Nun kann und soll eine Vorstellung dieses Buches nicht auf alle Aspekte eingehen. Bei der Lektüre fällt allerdings hier und da auf, dass eine gewisse Innensicht und Parteilichkeit durchscheint. Wenn etwa bei der Beleuchtung der Apologetik das Urteil positiv ausfällt, dass »mit der Logoschristologie« des »Justin und seinen Zeitgenossen Athenagoras, Tatian und Theophilus von Antiochien der Anschluss an die Philosophie ihrer Zeit« »gelang« – während gleichzeitig in Klammern hinzugesetzt wird: »was Celsus’ und später Porphyrius’ Widerspruch provozierte!« (45). Der Anschluss war folglich nicht gelungen, sondern nur eine Geschichtsschreibung der Sieger kann die Konfrontation als Erfolg verbuchen. Wie wenig Apologeten wie Tertullian überzeugen, zeigt eine andere Argumentation, die Tertullian (als Paradigma leider ausschließlich als Morallehrer vorgestellt) vorbringt: »Gegenüber intellektueller Kritik« von Nichtchristen sollen diese »anstatt hinter verschlossenen Türen in Unkenntnis der Faktenlage (Un-)Recht zu sprechen« »die Christen ›mit offenen Augen ansehen und öffentlich prüfen‹«, wobei als Zitat aus Tertullian gegeben wird: Die Wahrheit »weiß, dass sie auf Erden als Fremde weilt, unter ihr Fernstehenden leicht Feinde findet, dass sie aber ihre Herkunft, Wohnung, Hoffnung, Ansehen und Würde im Himmel hat« (46). Wie kann eine solche Argumentation – außer in den eigenen Kreisen – erfolgreich sein, wenn man zugleich fordert, Außenstehende sollen Fakten nennen, dann aber die eigene christliche Wahrheit in den Himmel setzt und sich hinter verschlossenen Türen verbarrikadiert, und zwar auch intellektuell?

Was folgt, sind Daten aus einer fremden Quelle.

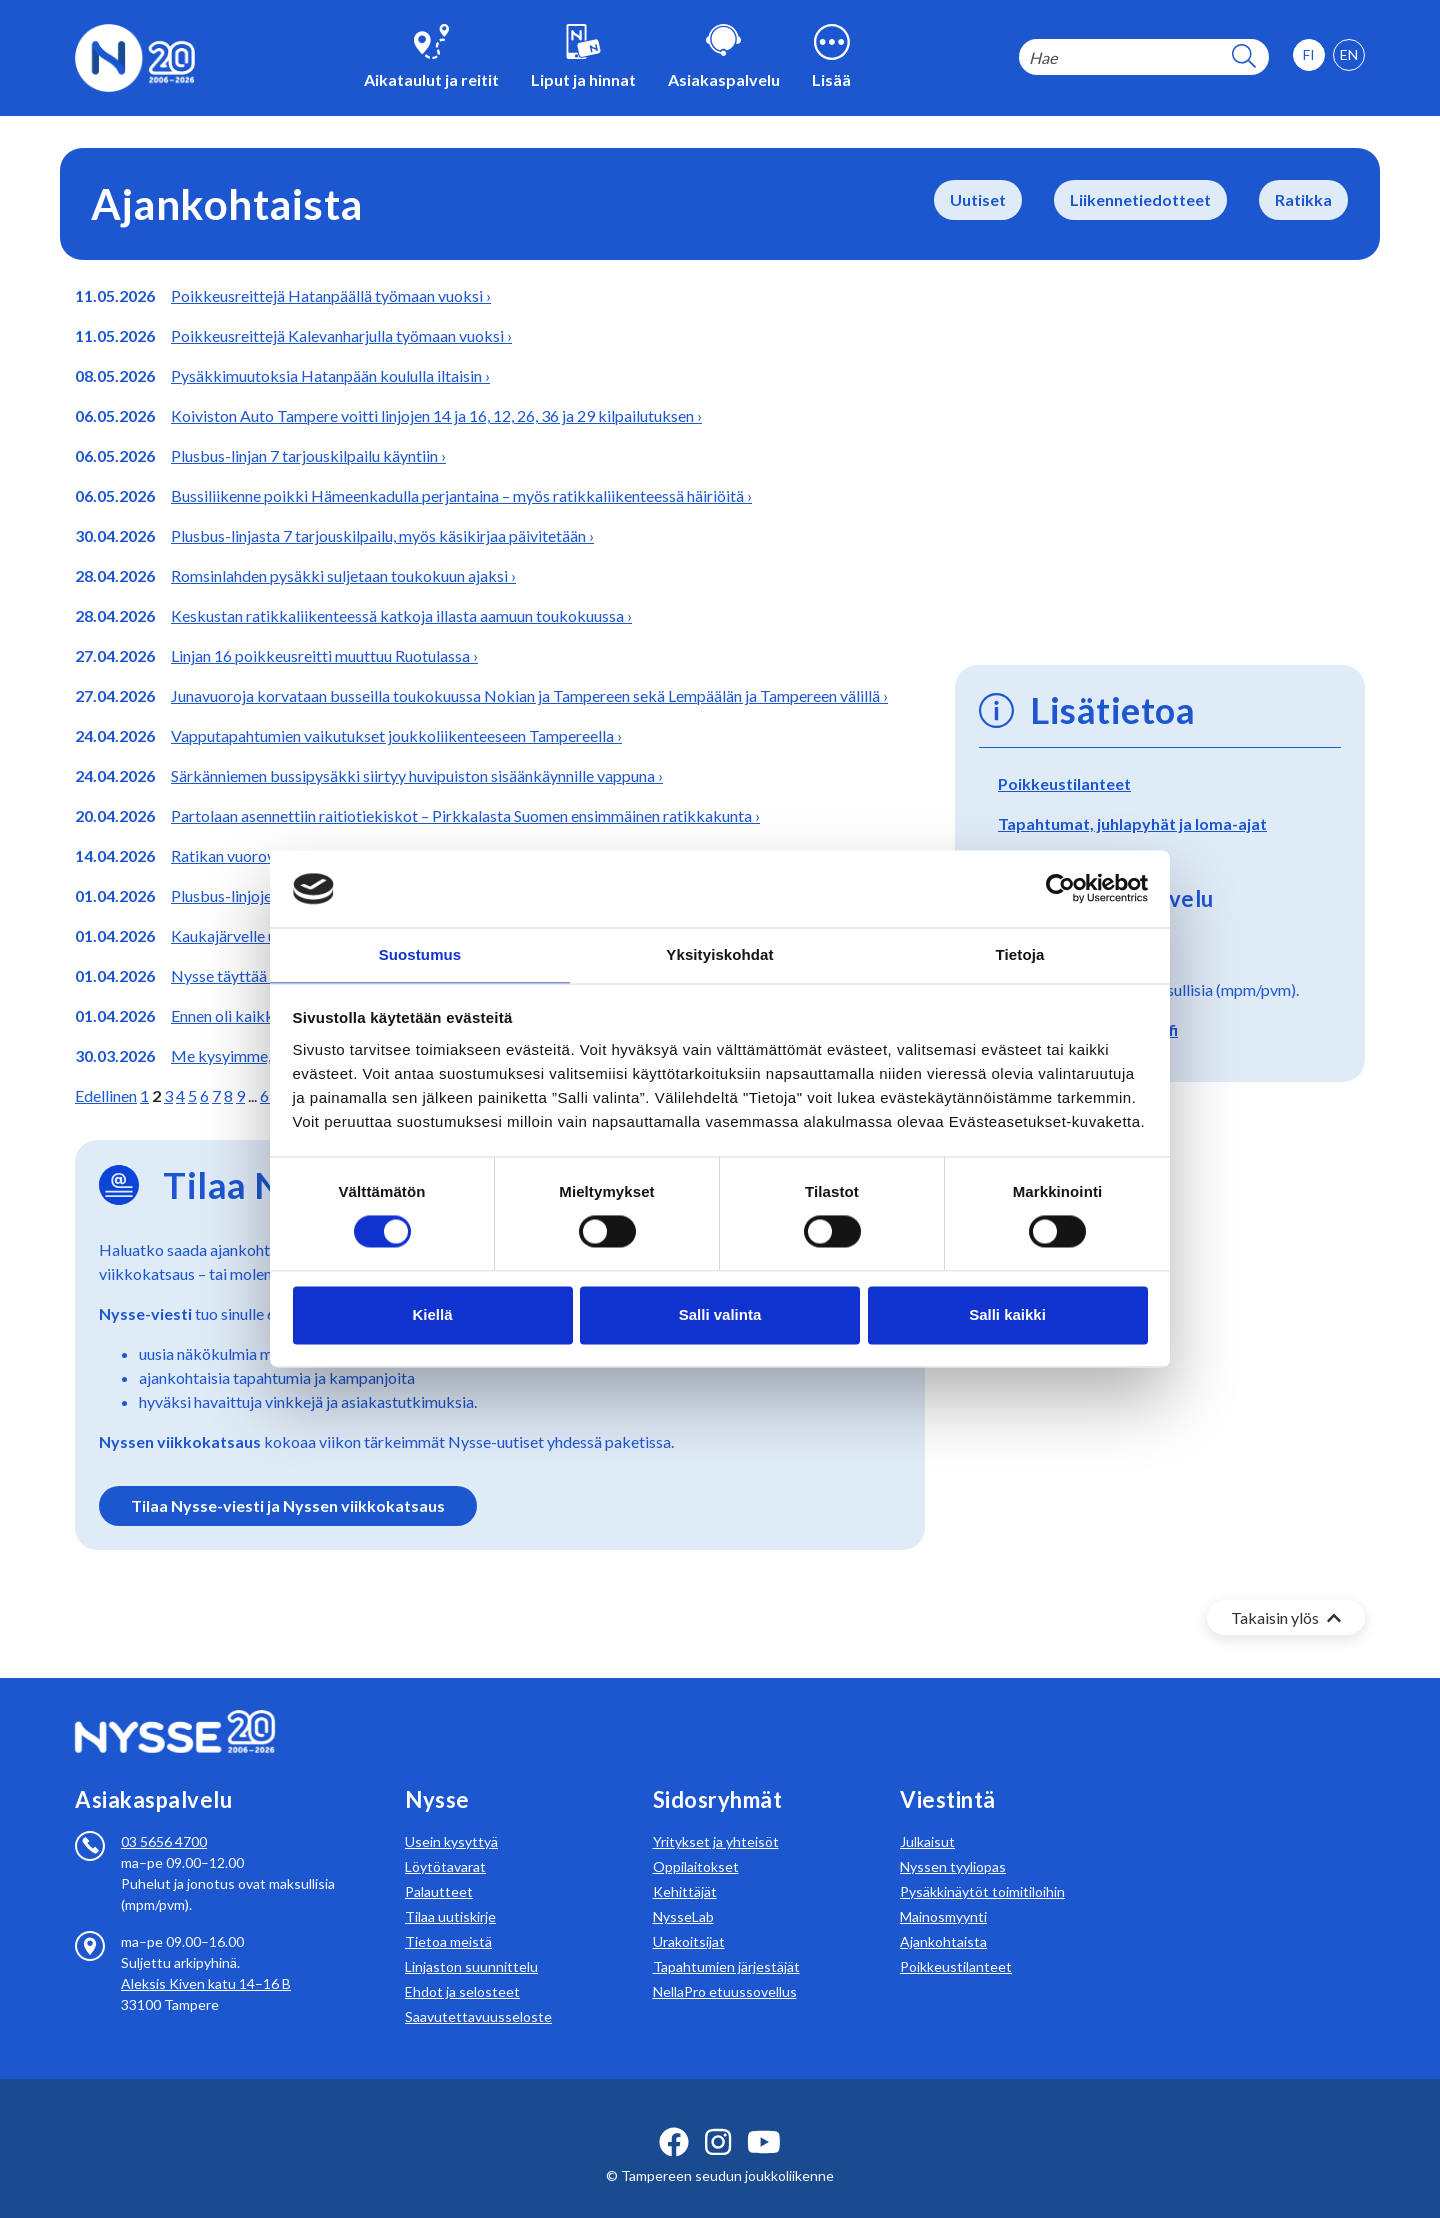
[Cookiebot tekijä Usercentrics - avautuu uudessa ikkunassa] (1060, 888)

Gemessen am Gesamtentwurf sind dies Quisquilien – das Lehrbuch ist ein großer Wurf, der immer wieder die Bildungsgeschichte in den Vordergrund stellt, sehr viel mehr als zuvor kritisiert und von der Anlage zu erwarten, auch andere Sozialebenen als die der höheren Bildung und andere als nur männliche Stimmen zu Wort kommen lässt. Wäre ich Kandidat im Examen für die letzten beiden der behandelten Jahrhunderte des 6. und 7. Jh.s, müsste ich noch gründlich diese Seiten nacharbeiten, denn sie bieten reichlich Stoff, in welchem ich mich selbst als Laie empfinde.

Ein sehr »bescheidenes«, aber offen und ehrliches Kapitel beschließt das Lehrbuch, ein Abschnitt über »multiple Christentümer«, beginnend mit einer Verhältnisbestimmung zwischen »Christentumsgeschichte und Religionsgeschichte« (514). Hier stößt nur auf, wenn für diese Zeit gesagt wird, Christen »teilten« ihre Situation »mit den Juden, denen der exklusive Monotheismus eine Integration ins zivilreligiöse Leben« verboten habe. Wie kann das recht verstanden werden im Urteil über eine Zeit, in der seit Justinian eine bestimmte Form des Christentums als Norm, Pflicht, staatlich zum Teil durchgesetzt und zur Ausgrenzung von Juden, Häretikern und Andersgläubigen und -denkenden im römisch-byzantinischen Reich geführt hatte? In diesem Schlusskapitel wird dann auch die Sicht auf Christen im Rahmen von anderen Religionen eher zu einer solchen verengt von Christen und ihren verschiedenen Konfessionen. Eine weise Einsicht allerdings beschließt das Buch: »Geschichte ist ein weltliches Geschäft« (523).

Dem Buch wünsche ich eine möglichst große, kritische Leserschaft, denn ich bin sicher, dass viele, die sich auf dieser Grund- lage für Examina vorbereiten, wohlgerüstet, bestens angeleitet und zu eigenständigem Weiterdenken durch die vielfachen Literatur-angaben angeregt werden. Ein solches Lehrbuch geschrieben zu haben, verlangt Respekt und einen großen Dank der Kolleginnen und Kollegen und all ihrer Studierenden, die von ihm profitieren werden!